Twenty-two of the applicants had perfect SAT scores. Each accepted student, on average, was in the top 3.7 percent of his or her class. Their average SAT score was 1420, and their ACT average was 32, admission officials said.
Assistant Provost in Admissions Daniel Saracino said it is more difficult to be accepted through early action, and this year the admissions office was particularly selective. Seven hundred and eighty applicants were denied and 590 applications were deferred to the regular admission pool.
“If there was any doubt in my mind, we deferred them,” Saracino said. “We deferred students who, based on our best evaluation, we felt we couldn’t decide right away … It’s not an art. It’s not a science. It’s making educated guesses.”
Early action is typically used by recruited athletes and students with outstanding credentials, Saracino said. Students receiving early acceptances have until May 1 to confirm. Notre Dame’s non-binding early action process is somewhat unique among its peer institutions, many of which rely on binding early decisions or early action-single choice.
“It’s not fair to students [accepted early] to put them in a position were they’re forced to make a decision [on what college they want to go to],” Saracino said. “Early action is all we have, and it all we will ever have as long as I’m here. High school counselors tell us early action is the kindest option.”
Saracino said the admissions office was particularly cautious in its selection of early applicants this year in anticipation of an unprecedented number of applicants for the class of 2010.
“Based upon increases in the numbers in the past year of visitor interviews, inquiries and information sessions, we had every indicator [for an] increase in overall applications [for the class of 2010],” he said.
Saracino’s prediction was dead-on. Though regular applications are still being processed – the deadline was Dec. 31 – Saracino estimates that the total number of applicants will be at least 12,600. That’s 4 percent higher than 2002 – the previous record-holding year – and 8 percent higher than last year.
“The story of Notre Dame is getting out more than ever,” Saracino said. “In spite of the weather and location, Notre Dame is a special place.”

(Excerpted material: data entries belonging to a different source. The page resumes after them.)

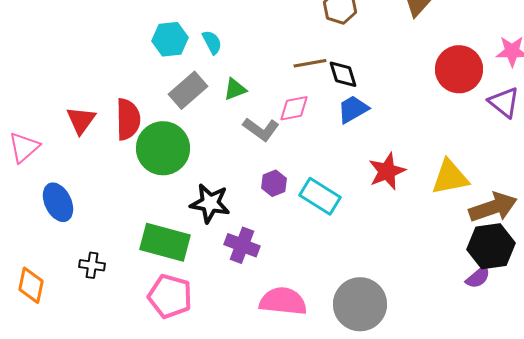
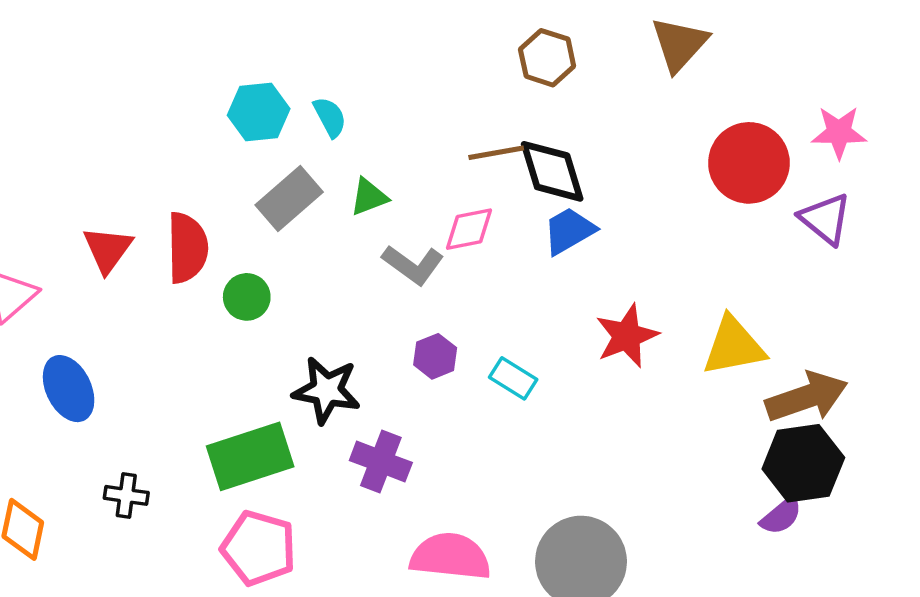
black diamond: (343, 74) -> (552, 171), size x1.4
green circle: (163, 148) -> (247, 297), size x0.5
cyan rectangle: (320, 196) -> (513, 378), size x0.7
green rectangle: (165, 242) -> (250, 456), turned -33

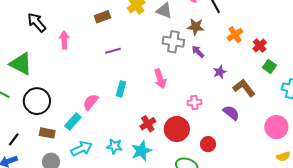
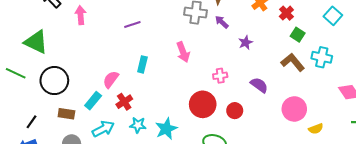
brown L-shape: (244, 88) -> (293, 62), moved
red cross: (148, 124) -> (124, 102), moved
pink circle: (276, 127) -> (294, 109), moved
red circle: (208, 144) -> (235, 111), moved

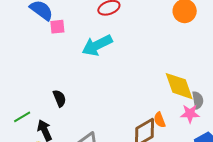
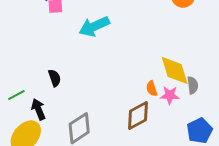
pink star: (190, 114) -> (170, 95), moved
orange semicircle: (160, 120) -> (152, 89), moved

Saracino added that the University attracts students who want to go to school with people like themselves, and many believe that Notre Dame is where that can happen.
“Notre Dame is the only major University with a faith tradition,” he said. “We’re the only religiously connected school in the top 20. This is a place filled with faith-filled students.”
Of the 1,241 accepted early action applicants, Saracino said 19 percent are ethnic minorities (compared to 16 percent last year), 22 percent are children of alumni and 83 percent are Catholic. He is confident the demographics and credentials of the early accepted students will be mirrored in the regular admission pool.
“We would not consider it a success this year if we did not enroll a more impressive class than ever before,” Saracino said. “The class is going to be the most talented and ethnically diverse in [the University’s] history.”